Updating plugins isn’t risky AFAIK. But hosting docs… well, Craig touched on this already before I could get around to it.

I’ve given this some thought, too, when I started the task.

I kind of consider these the same type of risk: unwanted content. I can’t disable HTML parsing in Markdown since it would be impossible to format/color syntax examples properly without HTML (and restricting to a specific subset of HTML is tedious).

This brings up another good point though. If I display something on the official Caddy website at the caddyserver dot com domain name, it looks like I (or the project) endorse/sponsor it even if it’s 3rd party. I know I can say “This is third party, I’m not responsible” but I feel like it’s still a liability and people would say “Yeah but it’s on your site”. Whether it’s something malicious, low quality, or offensive, doesn’t really matter – I wouldn’t want it on the Caddy site.

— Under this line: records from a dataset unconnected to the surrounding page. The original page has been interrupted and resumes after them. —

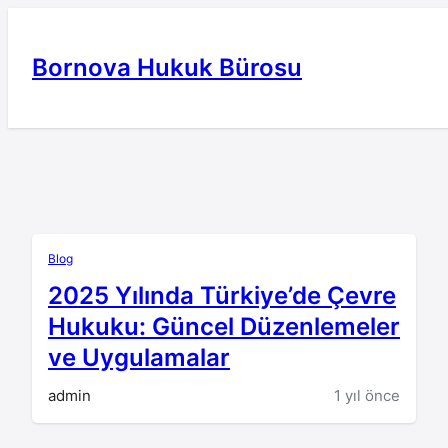
İçeriğe
geç
Bornova Hukuk Bürosu
Blog
2025 Yılında Türkiye’de Çevre
Hukuku: Güncel Düzenlemeler
ve Uygulamalar
admin
1 yıl önce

Now, not hosting the docs doesn’t solve this problem either; you could put unwanted text in the description or name of the plugin, for example, but at least this is limited to just plain text. There are other attacks you could do against the build server – you could DDoS the site, for instance. At some point I just have to trust people to have some integrity.

On the flip-side, embedding content on the Caddy site doesn’t mean that it’s going to be consistent, or high-quality, or up-to-date either. I’m not sure how to enforce that without tedious, manual reviews. So it’s still up to the plugin developer to just do a good job. But I think so far everyone has. :slight_smile:

And for now, I don’t have a reason not to trust this community. I think we’re all here trying to make the Web a little bit better, a little bit safer. I see no need to enforce content moderation and delay things by manual reviews unless it becomes a problem.

I’ve gone beyond what you were originally talking about in the discussion but I wanted to jot these notes down anyway.

@captncraig – excellent comparison of some various models used by other projects. I’m not exactly sure yet which way the Caddy website will go – definitely not the way of Minecraft forums or HAProxy. I think we need more than simply side-nav links like telegraf has.

We can probably have a Plugins section of the docs where plugins are listed by type, alphabetically by name. Each plugin can have a page that is generated from metadata the database has about it: name, source repository, author, release date and version, description, and even examples, but then a link to the full docs off-site.

I think we could format examples for each plugin by having a one-liner description, then a textarea where they can input code (Caddyfile, or command line args, whatever is appropriate for their plugin type) and we can make it so plugin authors can publish any number of examples that are displayed on the website. This way, you don’t have to leave the Caddy site to use plugins unless you want a more in-depth look. But if you can get up and running by examples, why not?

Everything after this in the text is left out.